--- DATASET RECORDS Enclosed Below ---
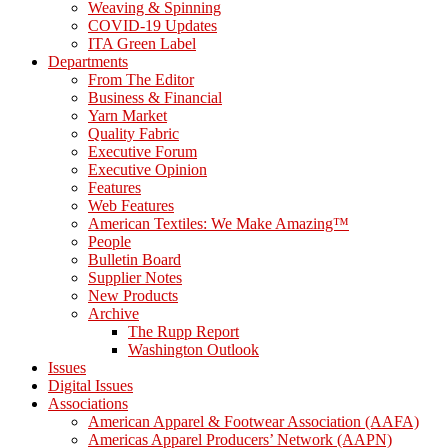
Weaving & Spinning
COVID-19 Updates
ITA Green Label
Departments
From The Editor
Business & Financial
Yarn Market
Quality Fabric
Executive Forum
Executive Opinion
Features
Web Features
American Textiles: We Make Amazing™
People
Bulletin Board
Supplier Notes
New Products
Archive
The Rupp Report
Washington Outlook
Issues
Digital Issues
Associations
American Apparel & Footwear Association (AAFA)
Americas Apparel Producers’ Network (AAPN)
--- End of Enclosed DATASET RECORDS ---
== WHAT IS EXPECTED ==
Each line with the word "Apparel" in the records above belongs in the result; copy all of them.

== SOLUTION ==
American Apparel & Footwear Association (AAFA)
Americas Apparel Producers’ Network (AAPN)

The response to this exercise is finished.